Helena seguiu a senhora Quinn pelo corredor lateral até a porta de vidro que dava para o jardim. A luz atravessava as folhas e desenhava manchas douradas no chão. O ar tinha cheiro de grama molhada, flores… e algo estranhamente familiar, embora ela não soubesse dizer por quê.
— Henry está ali — disse a governanta, apontando para uma pequena sombra perto das árvores. — Ele prefere lugares quietos. Não se surpreenda se não falar muito.
Helena assentiu.
Quinn ficou alguns passos atrás, dando espaço, mas claramente atenta a cada detalhe.
Helena caminhou devagar pelo gramado até o menino.
Ele estava sentado com as pernas cruzadas, segurando um carrinho de madeira com as duas mãos. A cabeça inclinada, o corpo encurvado, como se esperasse o mundo se aproximar — devagar, sem pressa, sem sustos.
Quando Helena chegou perto, pôde ver melhor os detalhes do menino.
Henry era pequeno para a idade, com o corpo magrinho e postura retraída, como se o mundo fosse grande demais para ele. Os cabelos castanhos — lisos e sempre um pouco bagunçados nas pontas — caíam sobre a testa, quase encobrindo os olhos enormes e escuros que pareciam observar tudo em silêncio.
A pele clarinha, quase transparente, dava a impressão de fragilidade, mas havia firmeza nos dedos miúdos que seguravam o carrinho.
As bochechas eram levemente redondas — um resto de infância que ainda não tinha ido embora — e os lábios pequenos, sempre fechados demais.
Era uma criança linda, mas carregando um tipo de tristeza que não deveria existir em alguém tão pequeno.
— Oi, Henry… — disse ela, suave, agachando-se para ficar na altura dele. — Eu sou a Helena.
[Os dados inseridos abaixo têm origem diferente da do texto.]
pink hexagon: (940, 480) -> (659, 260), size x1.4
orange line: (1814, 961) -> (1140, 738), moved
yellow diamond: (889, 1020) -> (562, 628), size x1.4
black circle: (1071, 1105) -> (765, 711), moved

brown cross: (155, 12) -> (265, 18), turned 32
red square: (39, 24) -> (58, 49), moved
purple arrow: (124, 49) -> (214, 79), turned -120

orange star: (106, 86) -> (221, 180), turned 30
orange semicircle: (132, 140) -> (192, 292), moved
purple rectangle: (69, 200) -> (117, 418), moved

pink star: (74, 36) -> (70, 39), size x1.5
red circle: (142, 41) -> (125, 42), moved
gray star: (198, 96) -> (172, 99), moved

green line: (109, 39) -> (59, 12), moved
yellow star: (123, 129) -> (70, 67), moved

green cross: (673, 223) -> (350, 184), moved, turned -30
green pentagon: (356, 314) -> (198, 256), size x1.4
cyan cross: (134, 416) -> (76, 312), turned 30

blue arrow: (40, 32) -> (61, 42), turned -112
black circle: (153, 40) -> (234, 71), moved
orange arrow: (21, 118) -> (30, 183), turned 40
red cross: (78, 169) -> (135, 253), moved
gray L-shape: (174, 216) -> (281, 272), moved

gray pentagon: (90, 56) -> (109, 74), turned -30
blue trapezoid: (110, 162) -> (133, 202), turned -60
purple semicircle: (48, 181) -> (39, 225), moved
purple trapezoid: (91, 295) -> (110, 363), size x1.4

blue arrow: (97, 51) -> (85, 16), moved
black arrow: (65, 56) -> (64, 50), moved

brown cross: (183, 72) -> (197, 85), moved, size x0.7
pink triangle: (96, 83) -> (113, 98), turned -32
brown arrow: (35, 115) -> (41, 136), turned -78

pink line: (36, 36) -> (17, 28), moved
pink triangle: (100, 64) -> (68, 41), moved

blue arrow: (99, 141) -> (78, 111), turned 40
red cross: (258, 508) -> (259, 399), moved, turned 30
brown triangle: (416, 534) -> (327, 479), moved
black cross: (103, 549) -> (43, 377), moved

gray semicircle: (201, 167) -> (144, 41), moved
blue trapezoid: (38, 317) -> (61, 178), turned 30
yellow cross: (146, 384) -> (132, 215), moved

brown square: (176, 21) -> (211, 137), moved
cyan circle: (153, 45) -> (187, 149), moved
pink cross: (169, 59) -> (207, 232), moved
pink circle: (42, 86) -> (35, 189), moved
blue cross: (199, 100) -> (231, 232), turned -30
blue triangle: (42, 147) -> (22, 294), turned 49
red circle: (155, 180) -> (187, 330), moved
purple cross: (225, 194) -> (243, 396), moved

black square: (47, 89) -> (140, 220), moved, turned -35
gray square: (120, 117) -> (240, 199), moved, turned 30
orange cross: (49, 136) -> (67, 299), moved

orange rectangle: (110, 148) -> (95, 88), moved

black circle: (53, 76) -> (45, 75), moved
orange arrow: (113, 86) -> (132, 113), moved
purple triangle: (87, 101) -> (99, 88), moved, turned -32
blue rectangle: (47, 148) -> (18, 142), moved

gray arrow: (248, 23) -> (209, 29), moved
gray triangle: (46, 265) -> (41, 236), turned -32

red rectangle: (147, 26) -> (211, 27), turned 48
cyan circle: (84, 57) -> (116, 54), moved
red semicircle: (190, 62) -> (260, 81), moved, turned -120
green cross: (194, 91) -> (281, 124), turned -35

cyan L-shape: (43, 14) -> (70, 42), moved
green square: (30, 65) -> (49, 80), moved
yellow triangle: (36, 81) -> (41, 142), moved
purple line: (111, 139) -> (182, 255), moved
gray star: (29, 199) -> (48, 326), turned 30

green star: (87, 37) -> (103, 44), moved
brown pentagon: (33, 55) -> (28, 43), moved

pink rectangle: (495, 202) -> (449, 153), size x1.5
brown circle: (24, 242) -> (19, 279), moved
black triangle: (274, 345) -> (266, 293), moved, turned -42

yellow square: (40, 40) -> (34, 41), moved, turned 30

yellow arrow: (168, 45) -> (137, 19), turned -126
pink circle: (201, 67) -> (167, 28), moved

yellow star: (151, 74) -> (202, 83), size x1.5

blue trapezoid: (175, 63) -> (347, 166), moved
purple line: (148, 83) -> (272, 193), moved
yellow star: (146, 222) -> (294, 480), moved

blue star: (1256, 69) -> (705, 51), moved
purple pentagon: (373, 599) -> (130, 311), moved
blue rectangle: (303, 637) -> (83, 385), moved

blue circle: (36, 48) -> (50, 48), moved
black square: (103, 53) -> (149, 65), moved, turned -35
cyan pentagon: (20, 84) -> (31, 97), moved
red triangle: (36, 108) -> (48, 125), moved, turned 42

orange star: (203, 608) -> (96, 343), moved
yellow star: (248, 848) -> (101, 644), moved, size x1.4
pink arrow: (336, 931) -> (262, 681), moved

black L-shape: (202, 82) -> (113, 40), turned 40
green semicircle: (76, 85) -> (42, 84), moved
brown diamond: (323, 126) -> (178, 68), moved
Ele levantou apenas os olhos.
Grandes. Escuros. Profundos.
Olhos que carregavam silêncio demais para quatro anos de vida.
Ele não respondeu.
Helena não insistiu.
Pegou uma pequena pétala branca caída no chão e colocou ao lado do carrinho dele.
— Acho que alguém perdeu uma flor — murmurou, como quem confidencia algo importante.
Henry observou a flor. Depois observou ela.
Então empurrou o carrinho alguns centímetros em sua direção.
Tão pouco.
Mas tanto.
Helena sorriu.
— Posso brincar um pouco com você?
Ele hesitou… depois assentiu com um gesto quase imperceptível, mas muito claro para quem estivesse prestando atenção.
Atrás delas, a senhora Quinn soltou um suspiro discreto.
— Ele nunca faz isso com ninguém que acabou de conhecer — murmurou, surpresa carregada de alívio.
Antes que Helena pudesse perguntar mais, passos atrás delas a fizeram virar.
Ethan se aproximava.
A gravata ajustada, o paletó agora vestido, mas havia algo diferente — como se o ar ao redor dele tivesse mudado depois de vê-la com o filho.
Ele parou a poucos metros, mas o primeiro olhar não foi para ela.
Foi para Henry.
E quando viu o menino tranquilo, entregando um carrinho para Helena, algo em seus ombros cedeu. Sutilmente. Quase invisível.
Mas Helena viu.
— Ele deixou você chegar perto — disse Ethan, a voz baixa, como se temesse estragar aquele momento raro.
Helena virou-se para ele, ainda na altura do menino.
— Ele é muito doce — disse. — Só precisa que falem com ele no tempo dele.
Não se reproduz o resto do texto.